_What is required_: Starting with the first line below, reproduce each line exactly until you have included the one bearing "Bàn đông 1 cánh inox 90cm có quạt gió Kenshin KS-9075F".

(Saved data entries)
Start of Block

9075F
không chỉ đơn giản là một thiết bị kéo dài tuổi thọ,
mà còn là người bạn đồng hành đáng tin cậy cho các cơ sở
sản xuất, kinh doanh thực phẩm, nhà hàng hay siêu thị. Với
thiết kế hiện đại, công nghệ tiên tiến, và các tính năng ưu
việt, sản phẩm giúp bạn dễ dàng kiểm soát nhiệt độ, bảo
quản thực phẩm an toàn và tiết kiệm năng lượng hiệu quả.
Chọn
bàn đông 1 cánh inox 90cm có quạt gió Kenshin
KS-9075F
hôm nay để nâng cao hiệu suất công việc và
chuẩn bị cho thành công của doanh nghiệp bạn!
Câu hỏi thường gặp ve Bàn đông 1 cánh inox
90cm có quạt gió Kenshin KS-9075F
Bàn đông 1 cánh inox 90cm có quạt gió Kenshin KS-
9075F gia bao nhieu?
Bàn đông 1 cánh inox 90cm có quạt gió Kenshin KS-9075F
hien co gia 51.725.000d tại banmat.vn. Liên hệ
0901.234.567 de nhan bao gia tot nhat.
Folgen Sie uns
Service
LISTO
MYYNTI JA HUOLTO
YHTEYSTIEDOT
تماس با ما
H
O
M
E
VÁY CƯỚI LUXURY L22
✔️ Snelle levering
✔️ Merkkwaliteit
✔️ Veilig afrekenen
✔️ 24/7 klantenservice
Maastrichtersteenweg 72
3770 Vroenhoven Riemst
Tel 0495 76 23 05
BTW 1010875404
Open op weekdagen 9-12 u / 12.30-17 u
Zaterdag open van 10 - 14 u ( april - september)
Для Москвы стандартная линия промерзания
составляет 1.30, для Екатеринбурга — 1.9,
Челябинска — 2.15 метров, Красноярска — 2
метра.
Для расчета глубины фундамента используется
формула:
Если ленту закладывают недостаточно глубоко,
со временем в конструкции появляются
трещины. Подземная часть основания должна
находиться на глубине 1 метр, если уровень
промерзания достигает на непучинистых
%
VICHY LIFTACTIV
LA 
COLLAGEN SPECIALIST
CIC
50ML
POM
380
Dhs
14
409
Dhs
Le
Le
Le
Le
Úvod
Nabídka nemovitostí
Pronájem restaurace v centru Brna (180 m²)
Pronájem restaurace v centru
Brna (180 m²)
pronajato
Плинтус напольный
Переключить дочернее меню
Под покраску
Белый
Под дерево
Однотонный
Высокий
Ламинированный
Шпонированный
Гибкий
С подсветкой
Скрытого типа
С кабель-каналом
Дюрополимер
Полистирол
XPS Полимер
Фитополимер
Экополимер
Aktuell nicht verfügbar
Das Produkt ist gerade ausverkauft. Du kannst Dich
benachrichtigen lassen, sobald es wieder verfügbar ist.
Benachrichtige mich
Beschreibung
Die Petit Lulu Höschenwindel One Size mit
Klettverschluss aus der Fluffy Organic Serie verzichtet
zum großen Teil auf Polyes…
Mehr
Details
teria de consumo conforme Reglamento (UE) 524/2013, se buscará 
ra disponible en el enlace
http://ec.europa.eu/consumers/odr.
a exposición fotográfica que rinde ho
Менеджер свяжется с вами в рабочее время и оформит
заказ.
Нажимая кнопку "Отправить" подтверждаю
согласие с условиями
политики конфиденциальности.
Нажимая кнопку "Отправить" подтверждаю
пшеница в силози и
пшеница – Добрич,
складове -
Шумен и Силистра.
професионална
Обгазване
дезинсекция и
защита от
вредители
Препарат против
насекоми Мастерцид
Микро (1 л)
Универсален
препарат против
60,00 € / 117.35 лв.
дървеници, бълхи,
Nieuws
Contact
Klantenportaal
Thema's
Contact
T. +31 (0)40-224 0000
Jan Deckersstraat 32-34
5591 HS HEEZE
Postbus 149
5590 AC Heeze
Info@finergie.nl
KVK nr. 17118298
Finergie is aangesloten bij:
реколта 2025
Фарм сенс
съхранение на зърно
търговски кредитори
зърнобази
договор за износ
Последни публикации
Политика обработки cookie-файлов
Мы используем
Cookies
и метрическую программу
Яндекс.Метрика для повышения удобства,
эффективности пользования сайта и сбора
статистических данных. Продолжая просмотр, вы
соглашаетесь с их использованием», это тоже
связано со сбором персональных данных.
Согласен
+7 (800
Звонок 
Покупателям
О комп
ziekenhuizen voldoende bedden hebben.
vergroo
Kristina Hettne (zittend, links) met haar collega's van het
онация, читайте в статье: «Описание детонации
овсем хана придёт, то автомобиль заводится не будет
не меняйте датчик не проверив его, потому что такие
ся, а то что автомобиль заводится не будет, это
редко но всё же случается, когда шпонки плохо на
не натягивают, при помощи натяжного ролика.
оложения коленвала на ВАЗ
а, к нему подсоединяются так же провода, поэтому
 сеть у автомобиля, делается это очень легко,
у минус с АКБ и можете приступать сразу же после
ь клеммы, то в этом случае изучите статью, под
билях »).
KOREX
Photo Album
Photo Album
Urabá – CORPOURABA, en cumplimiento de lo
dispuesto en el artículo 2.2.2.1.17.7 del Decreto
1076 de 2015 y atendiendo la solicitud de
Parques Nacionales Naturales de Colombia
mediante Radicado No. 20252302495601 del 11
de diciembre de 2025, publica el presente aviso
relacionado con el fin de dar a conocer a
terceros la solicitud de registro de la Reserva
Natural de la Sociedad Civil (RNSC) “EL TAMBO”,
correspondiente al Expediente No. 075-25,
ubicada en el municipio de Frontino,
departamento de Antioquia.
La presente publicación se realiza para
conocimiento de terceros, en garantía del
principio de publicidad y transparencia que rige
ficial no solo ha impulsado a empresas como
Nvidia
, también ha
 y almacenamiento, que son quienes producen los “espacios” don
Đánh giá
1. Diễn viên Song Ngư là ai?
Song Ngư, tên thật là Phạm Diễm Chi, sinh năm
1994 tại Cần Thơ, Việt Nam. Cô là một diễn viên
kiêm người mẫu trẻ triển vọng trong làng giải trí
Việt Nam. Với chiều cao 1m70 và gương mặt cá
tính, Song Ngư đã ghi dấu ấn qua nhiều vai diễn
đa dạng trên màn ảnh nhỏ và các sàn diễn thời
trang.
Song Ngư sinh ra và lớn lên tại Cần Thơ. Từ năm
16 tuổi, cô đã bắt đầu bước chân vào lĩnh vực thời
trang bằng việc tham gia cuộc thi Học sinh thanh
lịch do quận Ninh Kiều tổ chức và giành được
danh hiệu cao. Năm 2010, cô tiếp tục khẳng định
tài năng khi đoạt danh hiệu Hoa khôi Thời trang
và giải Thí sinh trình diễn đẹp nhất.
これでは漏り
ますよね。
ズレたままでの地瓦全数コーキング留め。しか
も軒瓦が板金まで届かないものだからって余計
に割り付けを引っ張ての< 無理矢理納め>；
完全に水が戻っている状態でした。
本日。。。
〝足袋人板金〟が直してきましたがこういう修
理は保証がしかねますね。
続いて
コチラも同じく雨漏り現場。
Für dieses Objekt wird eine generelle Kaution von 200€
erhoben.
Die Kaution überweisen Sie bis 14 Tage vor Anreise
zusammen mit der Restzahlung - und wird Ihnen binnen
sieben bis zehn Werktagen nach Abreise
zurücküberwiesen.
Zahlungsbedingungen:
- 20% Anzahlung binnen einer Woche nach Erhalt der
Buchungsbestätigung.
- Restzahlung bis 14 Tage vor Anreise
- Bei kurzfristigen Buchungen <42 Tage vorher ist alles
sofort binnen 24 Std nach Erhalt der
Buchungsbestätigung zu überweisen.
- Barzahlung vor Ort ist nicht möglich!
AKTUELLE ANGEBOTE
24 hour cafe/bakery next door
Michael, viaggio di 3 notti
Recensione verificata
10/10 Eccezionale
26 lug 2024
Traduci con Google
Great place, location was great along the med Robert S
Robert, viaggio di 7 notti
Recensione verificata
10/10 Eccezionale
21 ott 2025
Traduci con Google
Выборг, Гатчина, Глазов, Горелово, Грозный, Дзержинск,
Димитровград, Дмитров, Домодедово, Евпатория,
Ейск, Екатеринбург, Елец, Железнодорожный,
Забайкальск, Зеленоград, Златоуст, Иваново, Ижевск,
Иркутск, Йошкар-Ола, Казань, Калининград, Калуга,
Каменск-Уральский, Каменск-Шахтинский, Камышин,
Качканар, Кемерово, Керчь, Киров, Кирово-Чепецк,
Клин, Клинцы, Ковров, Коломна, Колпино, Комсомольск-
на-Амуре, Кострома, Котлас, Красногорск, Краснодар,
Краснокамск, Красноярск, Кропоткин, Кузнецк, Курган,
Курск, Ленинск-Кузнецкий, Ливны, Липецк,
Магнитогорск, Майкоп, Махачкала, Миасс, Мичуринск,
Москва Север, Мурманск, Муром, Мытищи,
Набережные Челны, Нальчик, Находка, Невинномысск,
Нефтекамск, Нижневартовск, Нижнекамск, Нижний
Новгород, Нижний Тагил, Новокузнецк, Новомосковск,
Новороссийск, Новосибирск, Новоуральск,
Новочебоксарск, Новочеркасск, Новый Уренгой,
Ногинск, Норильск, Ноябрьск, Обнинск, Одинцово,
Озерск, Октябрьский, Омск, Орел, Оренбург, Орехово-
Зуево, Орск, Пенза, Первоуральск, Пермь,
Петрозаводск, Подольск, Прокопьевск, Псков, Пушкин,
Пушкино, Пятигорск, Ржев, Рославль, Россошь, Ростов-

End of Block

_Answer to the exercise_:
9075F
không chỉ đơn giản là một thiết bị kéo dài tuổi thọ,
mà còn là người bạn đồng hành đáng tin cậy cho các cơ sở
sản xuất, kinh doanh thực phẩm, nhà hàng hay siêu thị. Với
thiết kế hiện đại, công nghệ tiên tiến, và các tính năng ưu
việt, sản phẩm giúp bạn dễ dàng kiểm soát nhiệt độ, bảo
quản thực phẩm an toàn và tiết kiệm năng lượng hiệu quả.
Chọn
bàn đông 1 cánh inox 90cm có quạt gió Kenshin
KS-9075F
hôm nay để nâng cao hiệu suất công việc và
chuẩn bị cho thành công của doanh nghiệp bạn!
Câu hỏi thường gặp ve Bàn đông 1 cánh inox
90cm có quạt gió Kenshin KS-9075F
Bàn đông 1 cánh inox 90cm có quạt gió Kenshin KS-
9075F gia bao nhieu?
Bàn đông 1 cánh inox 90cm có quạt gió Kenshin KS-9075F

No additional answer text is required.